Losing Faith in Stimulus?

Posted on January 26, 2009 In News

Democrats Exclude Faith Schools from Budget Billions

Although their monopoly on power in Washington is but days old, Democrats are already imperiling their recent, hard-won gains with religious voters. Americans of faith welcomed Barack Obama’s invitation of pastors Rick Warren and Joseph Lowery to pray at his Inauguration, noted his pre-inaugural church service with T.D. Jakes, and tuned in to the National Prayer Service with an array of rabbis, imams and others on Jan. 21.

But after a long campaign in which Obama and the Democrats engaged in unprecedented outreach to religious communities, closed the “God gap” and won more of the faithful’s votes, Democrats now have the power to govern, not just engage in faith talk. Symbolic gestures, while appreciated, pale in comparison to concrete policy making, and there’s nothing more concrete in Washington than putting your budget money where your mouth is.

President Obama and congressional leaders have decided that billions of dollars in school modernization projects will aid America’s ailing economy by creating thousands of jobs to perform the work, and that such projects will also be wise investments in America’s energy independence and improving our children’s learning. They have, therefore, allocated $14 billion of the $825 billion economic recovery package to such “green schools” initiatives.

But the Democrats have, so far, excluded parochial and other nonpublic schools from eligibility in the multibillion-dollar program, even though modernizing these schools would achieve the identical goals of job creation and energy efficiency. It is this unfair exclusion that will rile religious voters.

The No. 1 “kitchen table” issue for many middle-class faith families is the cost of sending their kids to parochial or independent schools from kindergarten through high school. In the current economic downturn, more of these families are seeking scholarships from their kids’ schools and, for this reason, as well as decreased contributions from supporters, the schools’ budgets are strained.

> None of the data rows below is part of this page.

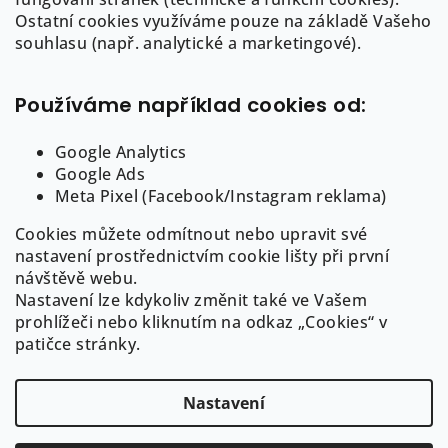
a
Ostatní cookies využíváme pouze na základě Vašeho
info
@
auree.cz
t
souhlasu (např. analytické a marketingové).
722 21 21 92
í
Používáme například cookies od:
Google Analytics
Google Ads
Informace pro Vás
Meta Pixel (Facebook/Instagram reklama)
Cookies můžete odmítnout nebo upravit své
O AUREE
nastavení prostřednictvím cookie lišty při první
Obchodní podmínky
návštěvě webu.
Puncovní značení a ryzost šperků
Nastavení lze kdykoliv změnit také ve Vašem
GDPR
prohlížeči nebo kliknutím na odkaz „Cookies“ v
Cookies
patičce stránky.
Nastavení
Copyright 2026
AUREE | Fine Jewelry
. Všechna práva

Moreover, according to the Council on American Private Education, nonpublic schools currently save American public school systems an estimated $48 billion each year, enroll more than 5 million students and employ nearly 500,000 full-time teachers. If parochial or independent schools have to cut their enrollment or close, it will be the already cash-strapped public school systems that will have to absorb the students. The public systems’ benefit from the choices of nonpublic school families is even greater if you consider that nonpublic school parents also support public schools by paying their fair share of federal and local taxes.

Including parochial and other independent and nonpublic schools in the stimulus’ green schools program would not only demonstrate Democrats’ inclusion of faith communities in this critical effort, it would be consistent with existing federal school aid and improvement programs. These include federal support for computers and software, library resources, noise abatement, asbestos removal, and security improvements — all of which are provided to parochial and independent schools on an equitable basis.

In laying out his criteria for the contents of the economic recovery legislation earlier this month, Obama called upon “Democrats and Republicans … to put good ideas ahead of the old ideological battles, a sense of common purpose above … narrow partisanship.” By this measure, expanding the scope of school modernization programs to include parochial and other nonpublic schools is the correct policy choice. It is also smart politics if Democrats wish to “keep the faith.”

Nathan J. Diament is director of public policy for the Union of Orthodox Jewish Congregations of America and teaches religion and politics at American University.